# [Record excerpts]
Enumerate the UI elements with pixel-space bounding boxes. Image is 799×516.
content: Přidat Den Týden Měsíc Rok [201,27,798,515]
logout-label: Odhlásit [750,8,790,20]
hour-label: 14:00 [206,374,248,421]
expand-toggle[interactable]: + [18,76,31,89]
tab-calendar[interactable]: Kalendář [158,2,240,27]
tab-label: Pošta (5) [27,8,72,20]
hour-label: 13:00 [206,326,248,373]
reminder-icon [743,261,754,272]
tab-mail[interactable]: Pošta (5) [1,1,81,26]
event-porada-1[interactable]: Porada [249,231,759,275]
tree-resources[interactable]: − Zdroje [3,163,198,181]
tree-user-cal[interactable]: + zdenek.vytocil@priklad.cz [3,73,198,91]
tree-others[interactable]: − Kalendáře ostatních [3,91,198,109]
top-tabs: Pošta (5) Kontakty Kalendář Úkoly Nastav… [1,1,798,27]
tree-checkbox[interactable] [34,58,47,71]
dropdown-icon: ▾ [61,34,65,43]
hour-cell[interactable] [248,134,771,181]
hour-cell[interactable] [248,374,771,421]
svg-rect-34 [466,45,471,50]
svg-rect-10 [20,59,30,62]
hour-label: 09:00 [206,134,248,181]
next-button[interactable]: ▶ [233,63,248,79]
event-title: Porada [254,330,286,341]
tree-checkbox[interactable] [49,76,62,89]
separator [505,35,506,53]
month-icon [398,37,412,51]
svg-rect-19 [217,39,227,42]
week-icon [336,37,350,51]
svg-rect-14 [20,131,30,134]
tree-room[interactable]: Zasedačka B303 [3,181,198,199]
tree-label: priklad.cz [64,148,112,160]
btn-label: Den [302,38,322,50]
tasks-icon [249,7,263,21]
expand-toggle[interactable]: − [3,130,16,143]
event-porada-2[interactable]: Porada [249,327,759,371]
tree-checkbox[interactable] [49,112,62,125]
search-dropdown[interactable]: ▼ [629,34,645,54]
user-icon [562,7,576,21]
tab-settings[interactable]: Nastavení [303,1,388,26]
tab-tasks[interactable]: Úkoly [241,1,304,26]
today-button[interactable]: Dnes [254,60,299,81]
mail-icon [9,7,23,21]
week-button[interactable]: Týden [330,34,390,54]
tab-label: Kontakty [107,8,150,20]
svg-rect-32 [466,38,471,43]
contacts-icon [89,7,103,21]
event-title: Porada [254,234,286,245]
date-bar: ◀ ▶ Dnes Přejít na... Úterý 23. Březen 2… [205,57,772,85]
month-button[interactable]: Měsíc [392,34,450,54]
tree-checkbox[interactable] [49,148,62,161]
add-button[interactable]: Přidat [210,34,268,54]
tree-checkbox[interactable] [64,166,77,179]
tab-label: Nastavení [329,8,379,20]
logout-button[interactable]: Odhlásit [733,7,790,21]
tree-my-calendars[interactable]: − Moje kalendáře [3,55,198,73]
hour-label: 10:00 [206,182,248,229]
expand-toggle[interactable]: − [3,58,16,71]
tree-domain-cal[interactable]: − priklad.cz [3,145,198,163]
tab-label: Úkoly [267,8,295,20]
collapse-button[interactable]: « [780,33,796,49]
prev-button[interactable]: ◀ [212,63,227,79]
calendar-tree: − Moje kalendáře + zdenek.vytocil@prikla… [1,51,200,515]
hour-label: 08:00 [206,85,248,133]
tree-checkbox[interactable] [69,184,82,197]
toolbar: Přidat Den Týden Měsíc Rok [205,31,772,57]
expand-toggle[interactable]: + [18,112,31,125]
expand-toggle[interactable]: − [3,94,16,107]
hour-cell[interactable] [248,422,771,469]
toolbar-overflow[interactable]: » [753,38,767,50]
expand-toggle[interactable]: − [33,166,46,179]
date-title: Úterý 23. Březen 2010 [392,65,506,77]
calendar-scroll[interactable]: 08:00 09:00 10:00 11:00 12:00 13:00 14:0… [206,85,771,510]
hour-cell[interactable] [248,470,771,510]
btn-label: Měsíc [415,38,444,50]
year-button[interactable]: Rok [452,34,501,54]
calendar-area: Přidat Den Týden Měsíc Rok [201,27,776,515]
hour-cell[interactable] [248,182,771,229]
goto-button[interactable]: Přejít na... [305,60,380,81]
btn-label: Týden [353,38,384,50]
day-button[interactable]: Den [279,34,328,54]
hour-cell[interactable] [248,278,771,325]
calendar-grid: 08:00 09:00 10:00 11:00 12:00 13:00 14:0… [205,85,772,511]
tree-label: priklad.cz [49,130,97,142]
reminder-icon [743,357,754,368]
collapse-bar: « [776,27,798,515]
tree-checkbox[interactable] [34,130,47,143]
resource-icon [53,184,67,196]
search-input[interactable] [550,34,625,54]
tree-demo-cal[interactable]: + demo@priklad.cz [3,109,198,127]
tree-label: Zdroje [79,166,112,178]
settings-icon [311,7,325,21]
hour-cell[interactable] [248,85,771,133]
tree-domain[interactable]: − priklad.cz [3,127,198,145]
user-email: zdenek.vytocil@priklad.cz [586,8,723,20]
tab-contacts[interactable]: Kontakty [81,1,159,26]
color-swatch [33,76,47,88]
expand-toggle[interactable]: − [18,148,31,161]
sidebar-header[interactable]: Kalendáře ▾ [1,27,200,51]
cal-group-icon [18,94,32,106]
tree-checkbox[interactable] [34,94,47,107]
...
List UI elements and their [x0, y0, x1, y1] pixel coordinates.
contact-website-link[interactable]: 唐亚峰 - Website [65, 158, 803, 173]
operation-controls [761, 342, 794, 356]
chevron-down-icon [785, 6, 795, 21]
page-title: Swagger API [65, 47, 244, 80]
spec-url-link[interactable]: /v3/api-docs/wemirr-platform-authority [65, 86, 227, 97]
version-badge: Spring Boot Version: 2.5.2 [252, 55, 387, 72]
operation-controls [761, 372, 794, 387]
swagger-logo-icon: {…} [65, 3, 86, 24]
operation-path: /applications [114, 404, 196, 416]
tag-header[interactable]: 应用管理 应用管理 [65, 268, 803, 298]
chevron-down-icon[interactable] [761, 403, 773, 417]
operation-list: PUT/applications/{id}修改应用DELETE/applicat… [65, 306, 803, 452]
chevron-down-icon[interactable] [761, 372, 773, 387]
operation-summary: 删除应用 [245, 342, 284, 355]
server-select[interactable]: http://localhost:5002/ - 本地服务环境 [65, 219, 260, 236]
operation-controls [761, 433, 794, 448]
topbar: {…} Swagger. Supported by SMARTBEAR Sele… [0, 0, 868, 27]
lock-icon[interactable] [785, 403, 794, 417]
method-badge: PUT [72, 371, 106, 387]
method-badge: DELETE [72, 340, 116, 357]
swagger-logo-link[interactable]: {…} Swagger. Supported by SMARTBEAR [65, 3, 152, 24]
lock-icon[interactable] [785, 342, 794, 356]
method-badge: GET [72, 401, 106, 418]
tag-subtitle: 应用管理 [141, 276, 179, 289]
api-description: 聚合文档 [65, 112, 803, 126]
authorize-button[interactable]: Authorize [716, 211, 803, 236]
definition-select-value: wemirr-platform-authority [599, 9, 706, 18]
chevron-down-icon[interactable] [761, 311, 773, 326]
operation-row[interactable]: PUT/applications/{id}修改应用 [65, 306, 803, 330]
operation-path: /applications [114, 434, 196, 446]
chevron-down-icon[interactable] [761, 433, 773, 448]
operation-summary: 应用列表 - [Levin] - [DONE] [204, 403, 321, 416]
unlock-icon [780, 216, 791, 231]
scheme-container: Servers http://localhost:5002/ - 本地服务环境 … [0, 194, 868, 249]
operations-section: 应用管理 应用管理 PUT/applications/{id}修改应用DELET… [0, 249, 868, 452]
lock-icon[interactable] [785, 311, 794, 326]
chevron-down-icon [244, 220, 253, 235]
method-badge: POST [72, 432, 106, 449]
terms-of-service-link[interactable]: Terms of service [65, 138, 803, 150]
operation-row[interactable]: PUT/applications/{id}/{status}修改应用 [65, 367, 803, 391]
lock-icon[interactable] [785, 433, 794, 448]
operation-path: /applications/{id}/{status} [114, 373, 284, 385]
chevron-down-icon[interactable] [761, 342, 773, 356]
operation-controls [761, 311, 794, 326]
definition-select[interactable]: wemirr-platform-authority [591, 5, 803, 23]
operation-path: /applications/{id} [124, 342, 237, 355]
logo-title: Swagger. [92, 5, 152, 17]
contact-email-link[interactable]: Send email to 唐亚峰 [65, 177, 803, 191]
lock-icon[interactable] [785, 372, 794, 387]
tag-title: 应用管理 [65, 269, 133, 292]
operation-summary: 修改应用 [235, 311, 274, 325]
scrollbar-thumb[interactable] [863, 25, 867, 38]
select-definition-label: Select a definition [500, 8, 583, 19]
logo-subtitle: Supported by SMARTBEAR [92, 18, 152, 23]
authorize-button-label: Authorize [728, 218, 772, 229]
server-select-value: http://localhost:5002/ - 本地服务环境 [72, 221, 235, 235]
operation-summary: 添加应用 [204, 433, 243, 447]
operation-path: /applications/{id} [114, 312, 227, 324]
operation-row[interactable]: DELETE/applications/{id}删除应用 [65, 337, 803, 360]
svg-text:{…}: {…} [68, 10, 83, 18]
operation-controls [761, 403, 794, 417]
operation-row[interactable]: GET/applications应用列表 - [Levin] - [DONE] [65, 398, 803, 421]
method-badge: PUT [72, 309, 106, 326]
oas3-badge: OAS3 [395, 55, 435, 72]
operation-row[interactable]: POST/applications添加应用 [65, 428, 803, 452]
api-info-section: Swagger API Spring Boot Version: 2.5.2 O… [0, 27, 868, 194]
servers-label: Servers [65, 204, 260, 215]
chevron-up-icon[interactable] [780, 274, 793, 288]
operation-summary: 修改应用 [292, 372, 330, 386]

# [Required work]
Check each line of the records for the word "value", and show the lines that contain it.

# [Solution for this task]
definition-select-value: wemirr-platform-authority [599, 9, 706, 18]
server-select-value: http://localhost:5002/ - 本地服务环境 [72, 221, 235, 235]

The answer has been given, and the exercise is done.